____ SUPPLIED MATERIAL
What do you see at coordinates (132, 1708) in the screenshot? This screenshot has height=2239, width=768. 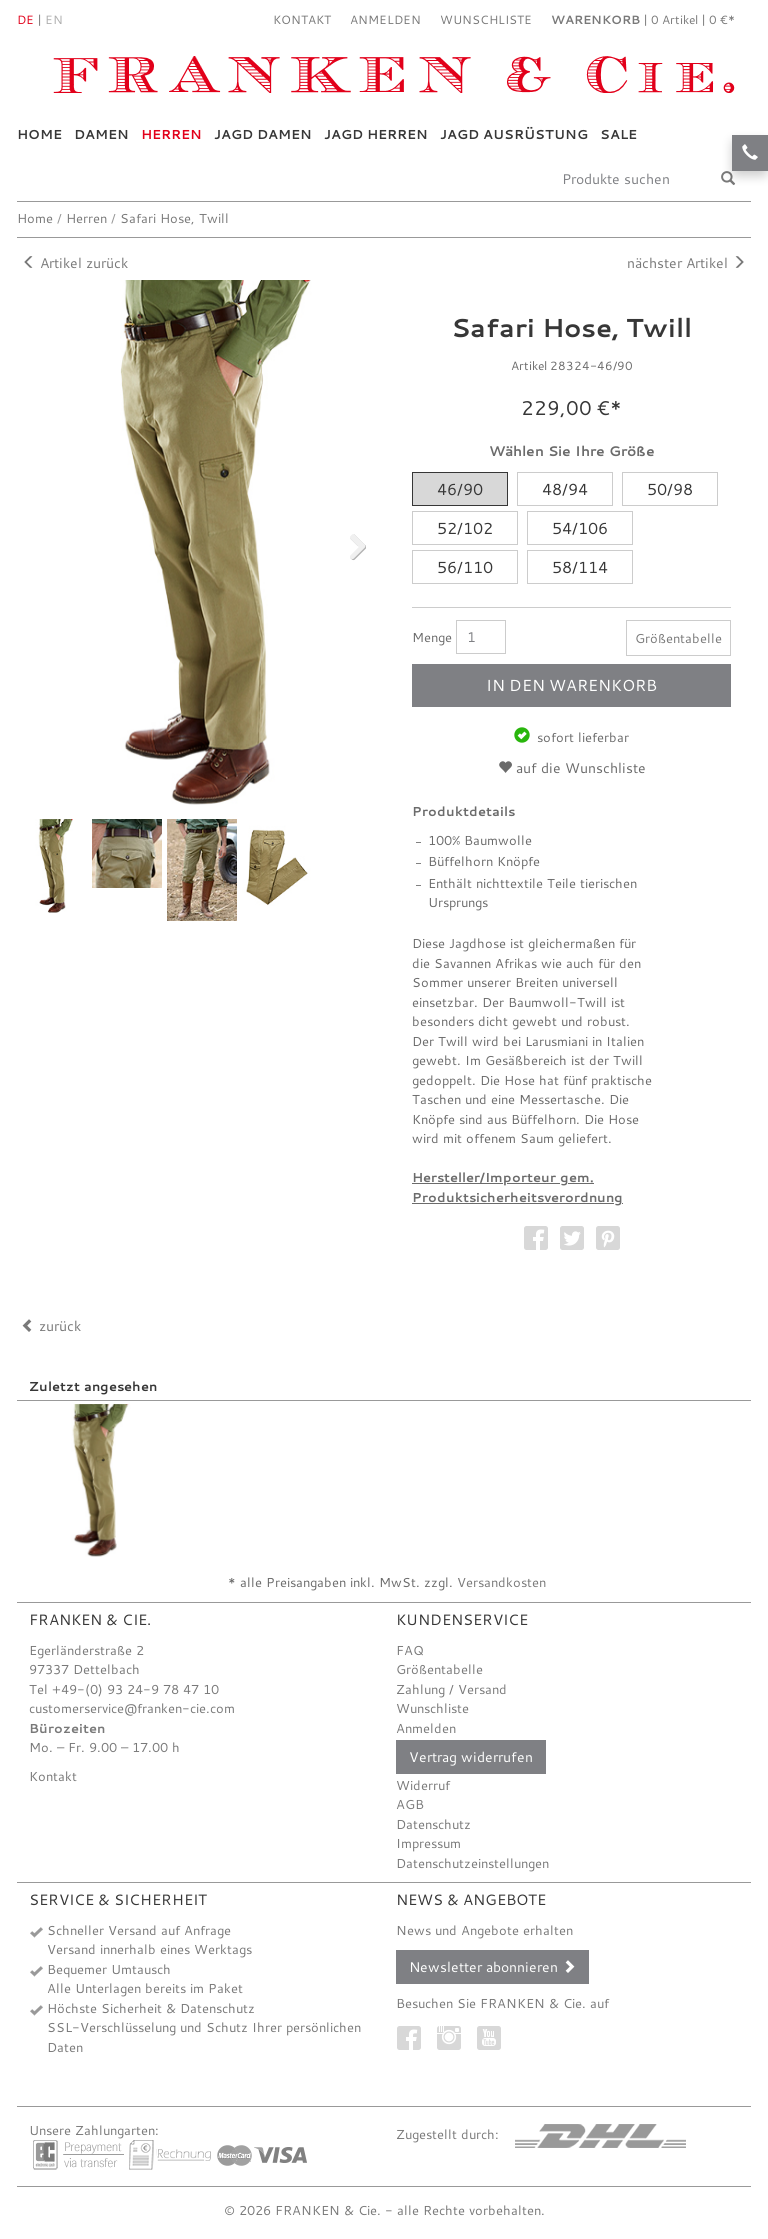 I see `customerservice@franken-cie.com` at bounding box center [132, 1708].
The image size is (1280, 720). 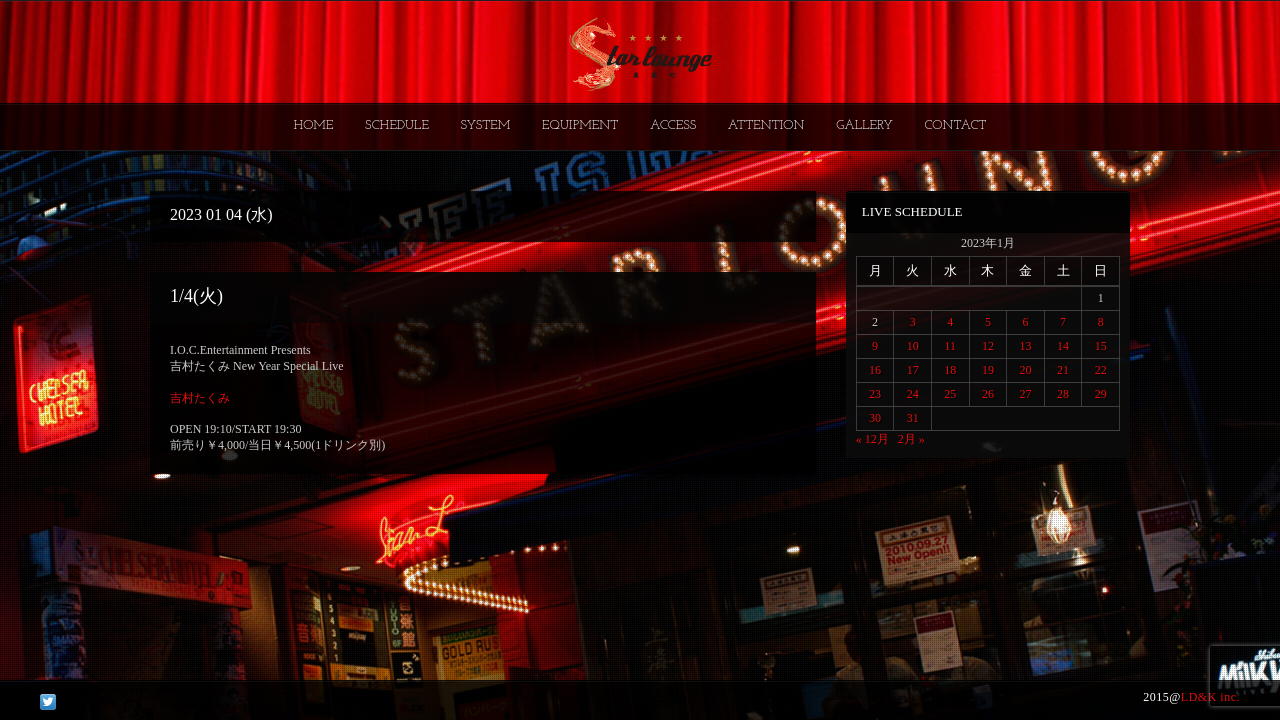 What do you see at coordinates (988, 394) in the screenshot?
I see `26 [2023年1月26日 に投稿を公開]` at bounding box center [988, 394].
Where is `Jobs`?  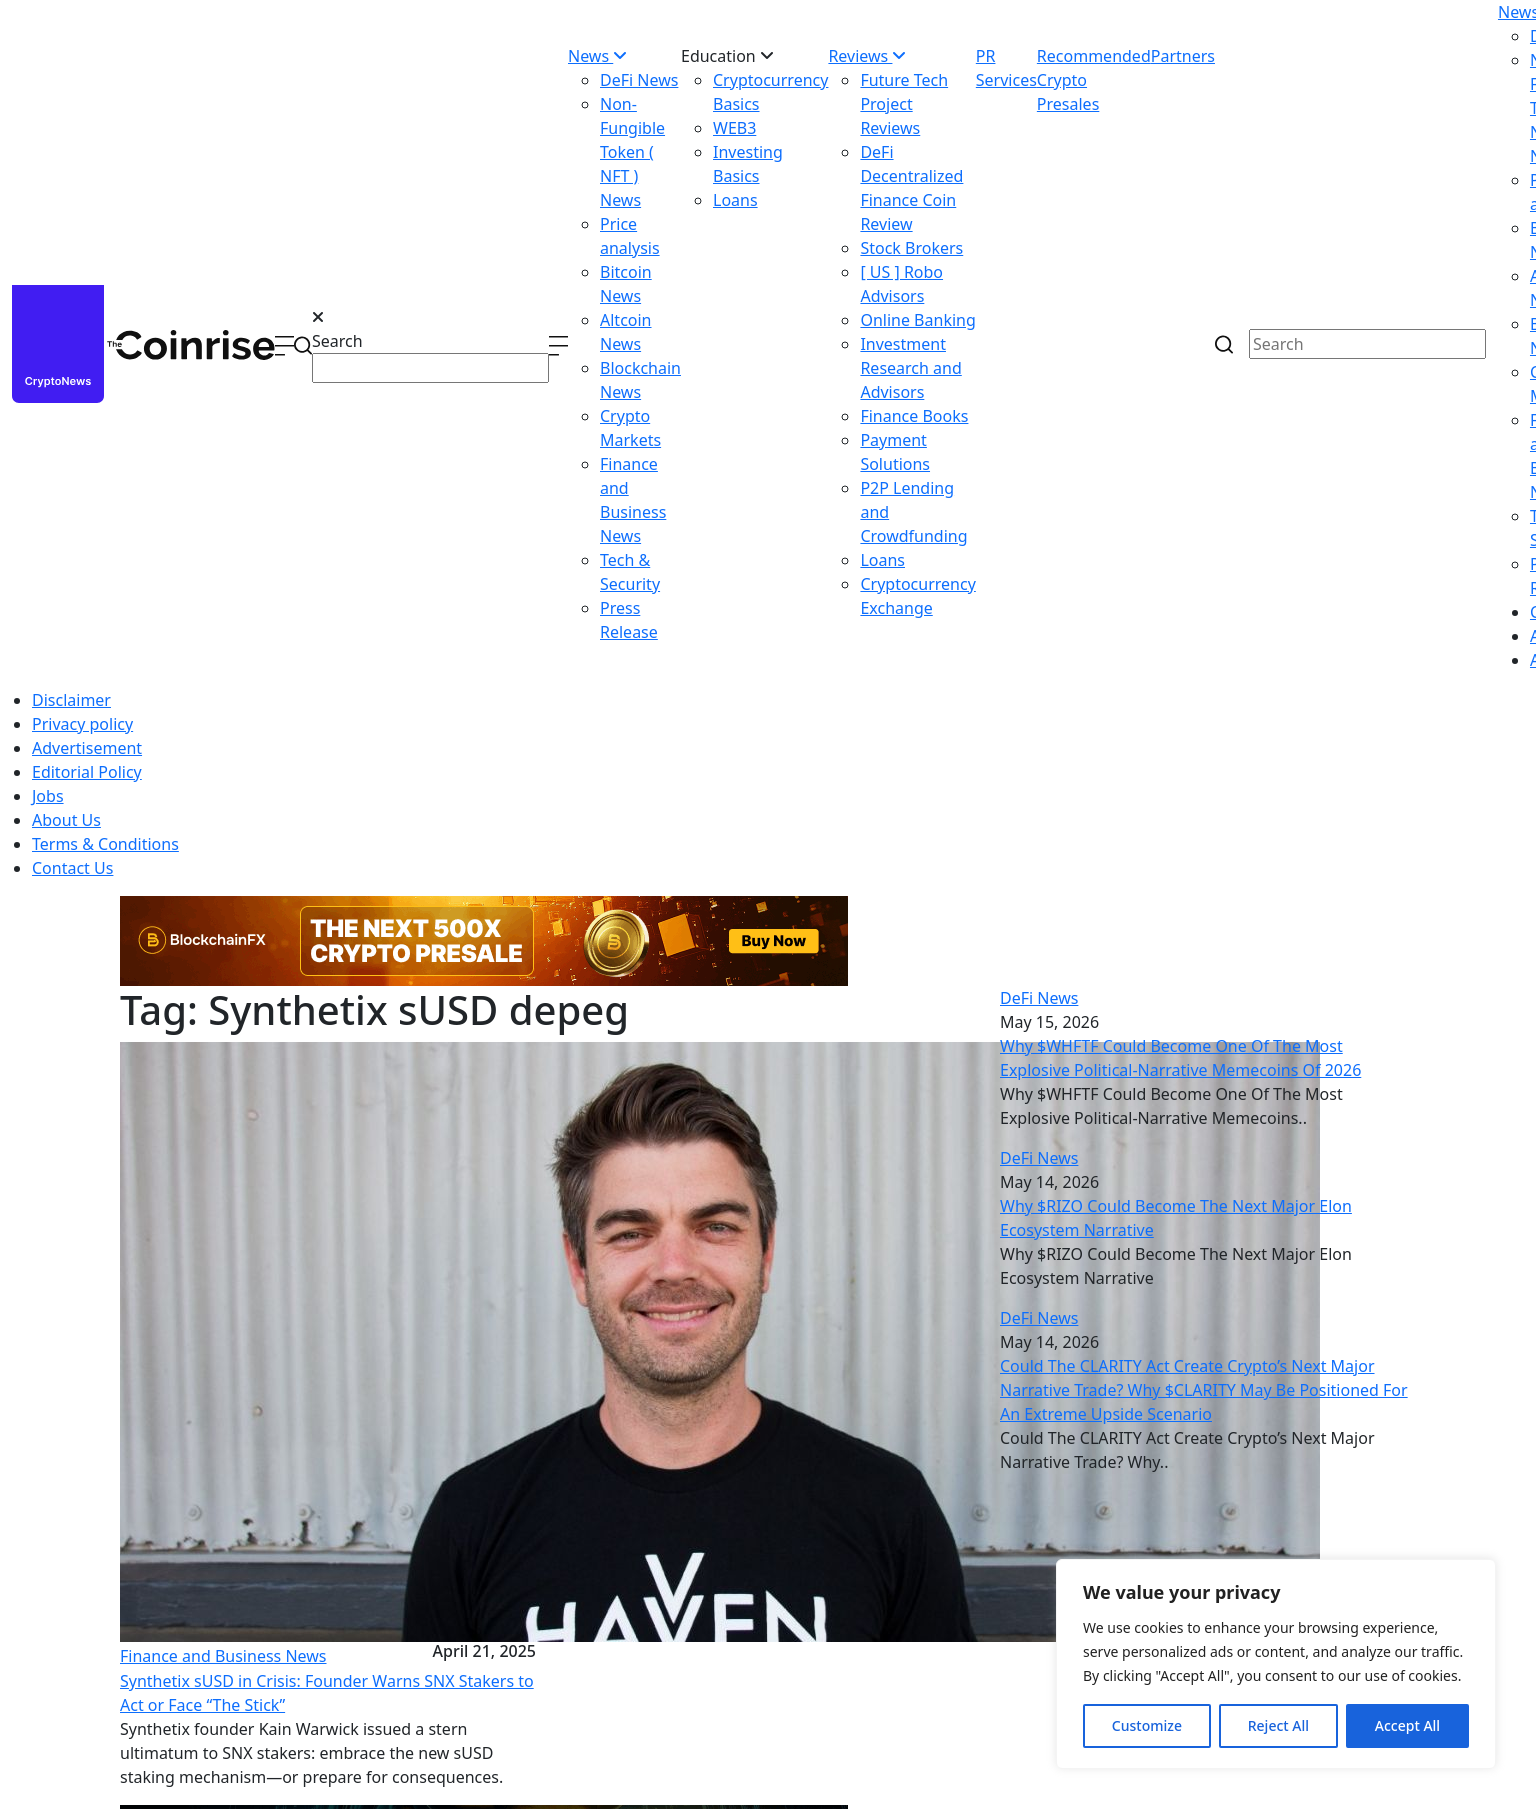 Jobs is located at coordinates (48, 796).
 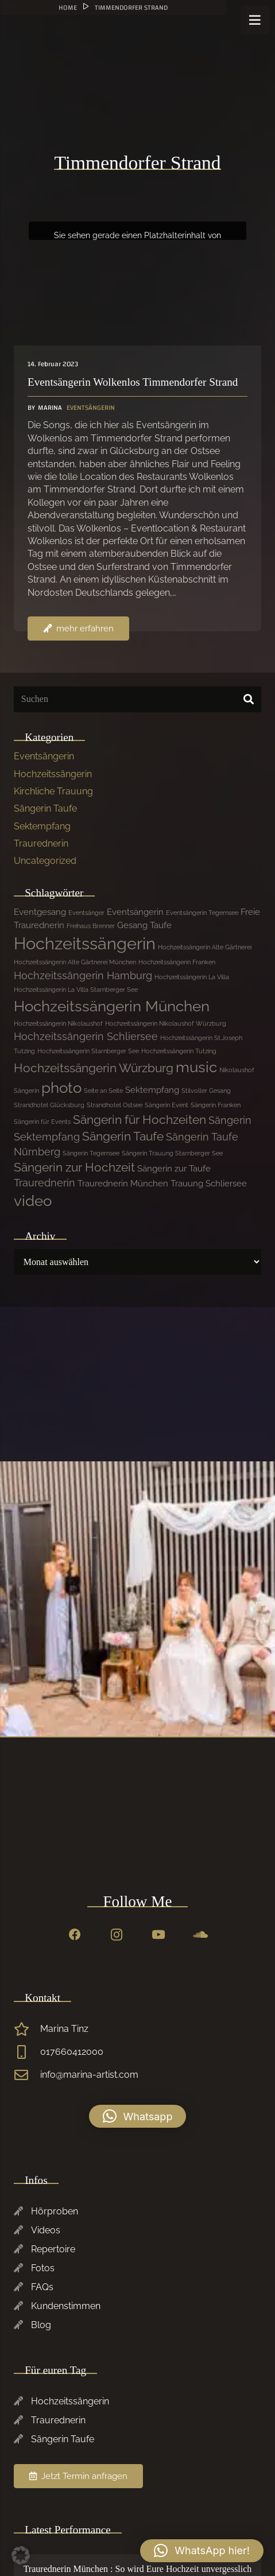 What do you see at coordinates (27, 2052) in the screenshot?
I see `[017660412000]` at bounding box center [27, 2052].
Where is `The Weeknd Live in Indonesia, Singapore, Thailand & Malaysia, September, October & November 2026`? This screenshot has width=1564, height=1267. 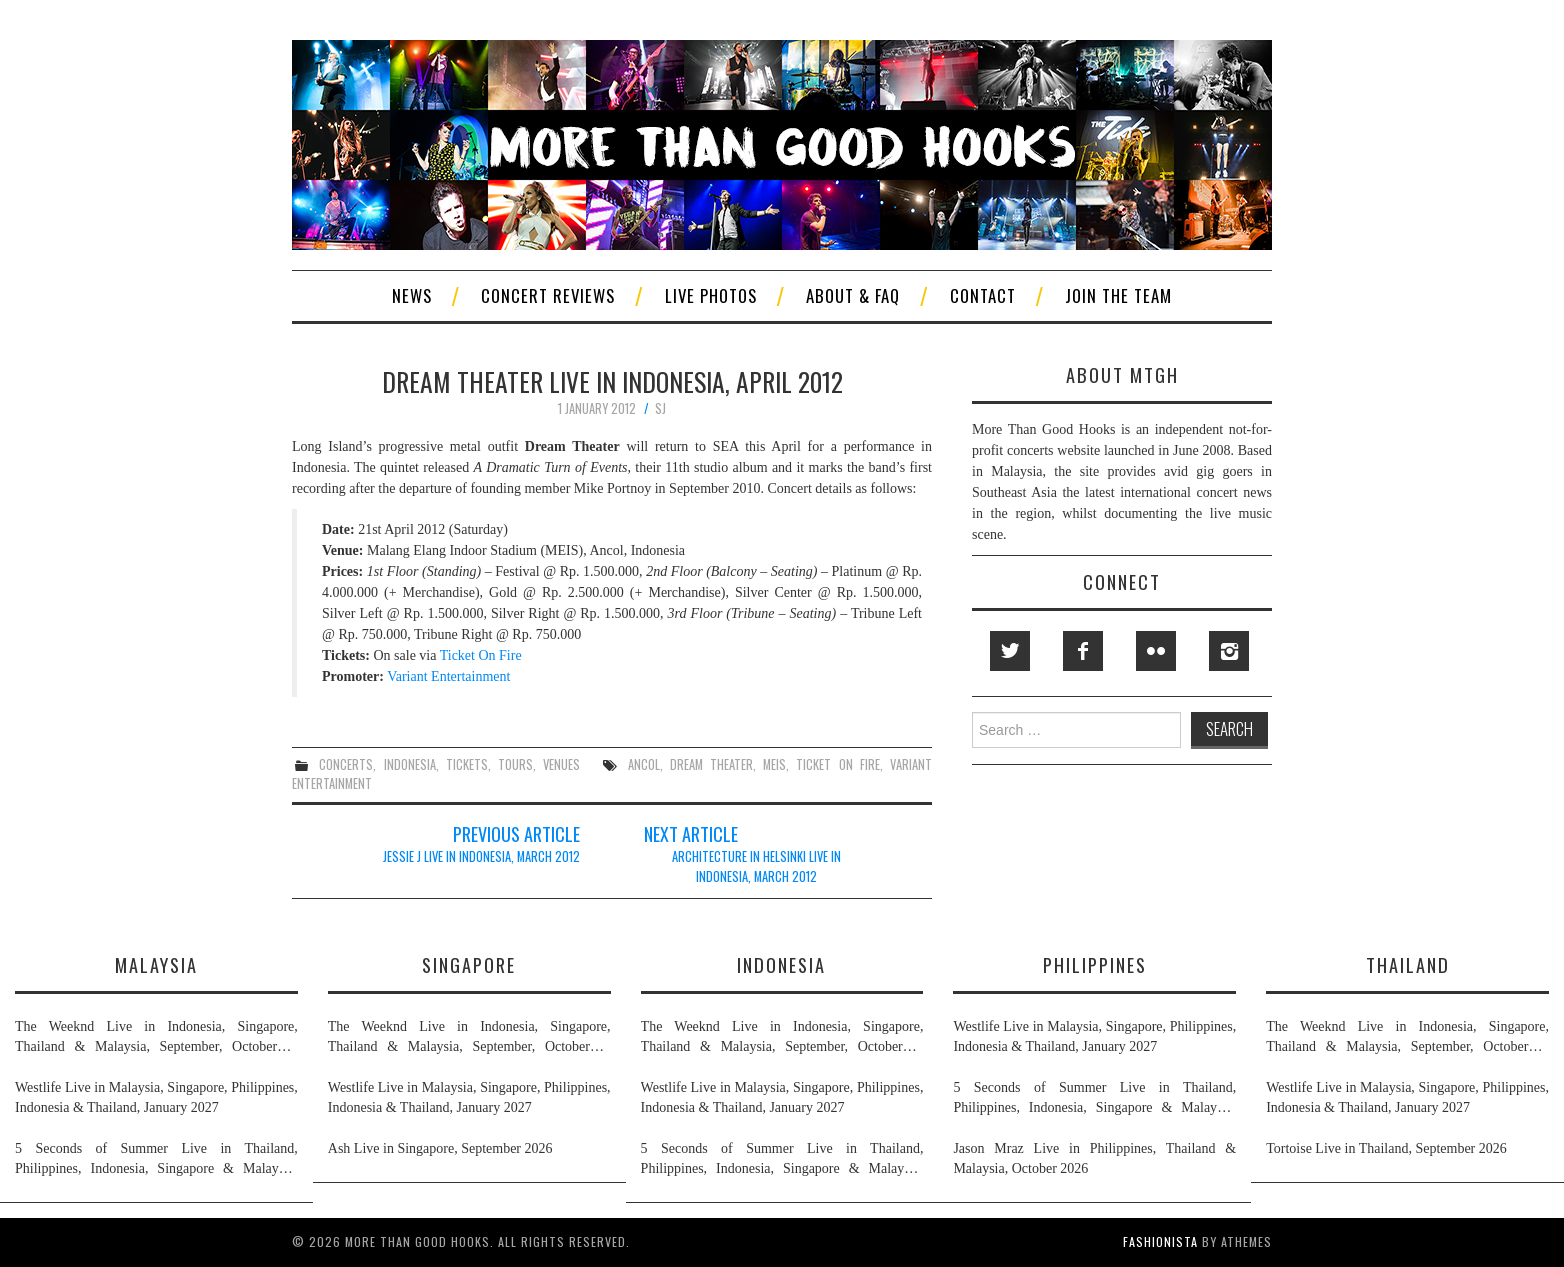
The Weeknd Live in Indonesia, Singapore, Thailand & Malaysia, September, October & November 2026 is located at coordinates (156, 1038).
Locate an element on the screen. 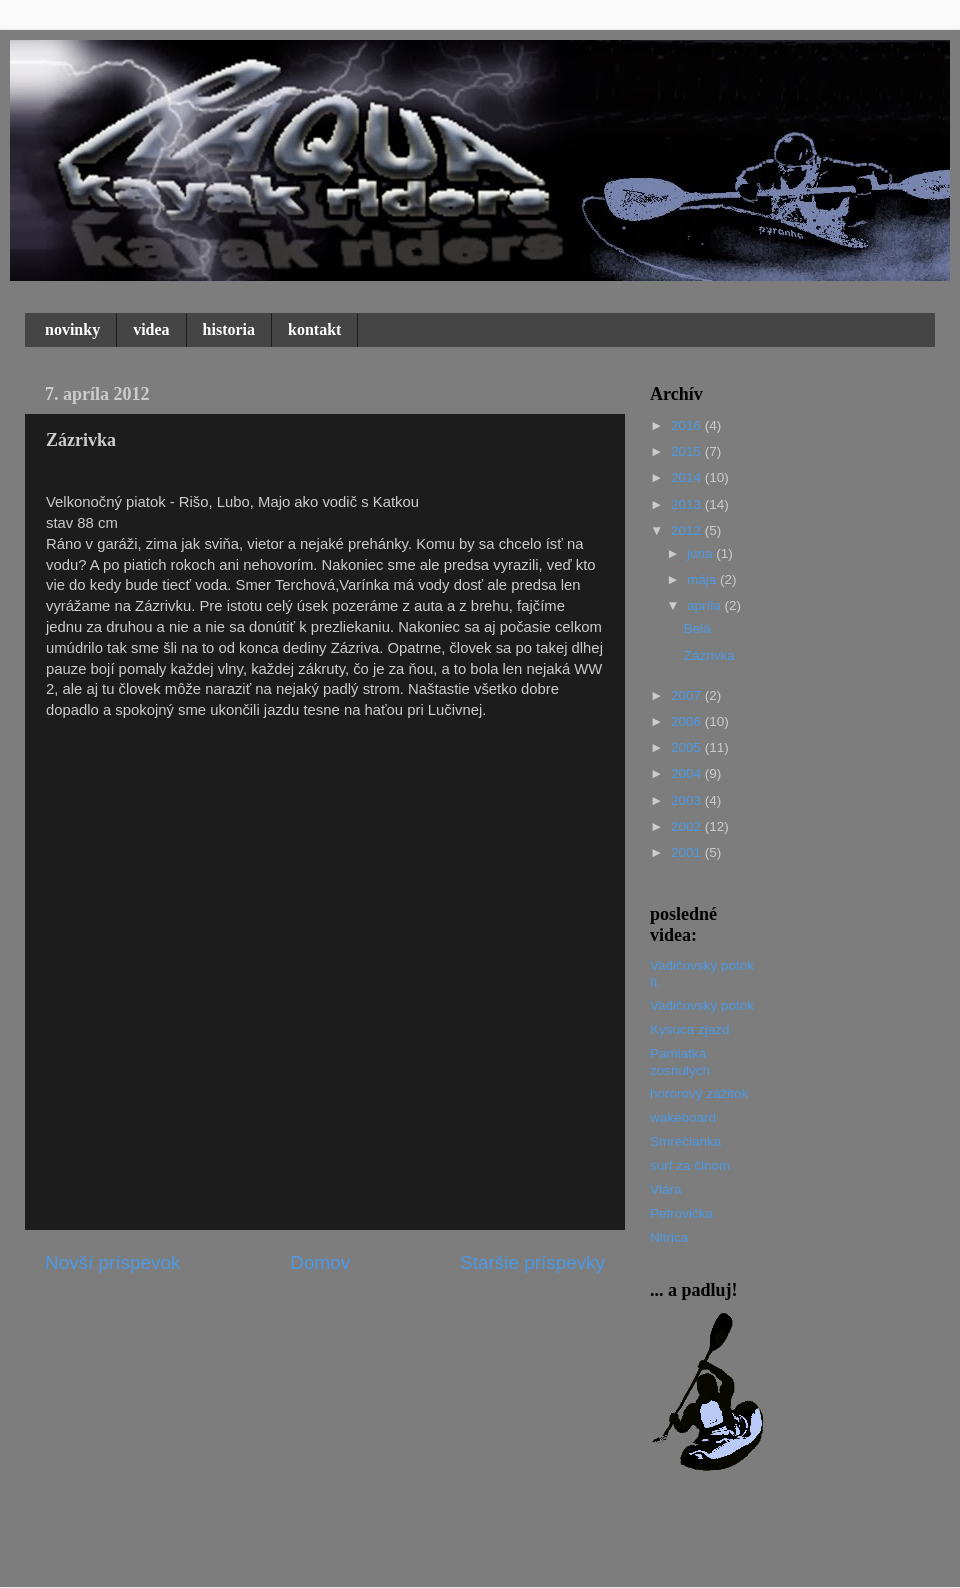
________
**THE PROBLEM:** Transcribe exactly the lines running from the line with "has width=1564, height=1267." to the last line of the entries. Pictures stay out of the copy.

**SOLUTION TO THE EXERCISE:**
Where is `The Weeknd Live in Indonesia, Singapore, Thailand & Malaysia, September, October & November 2026`? This screenshot has width=1564, height=1267. 
The Weeknd Live in Indonesia, Singapore, Thailand & Malaysia, September, October & November 2026 is located at coordinates (156, 1038).
Locate an element on the screen. 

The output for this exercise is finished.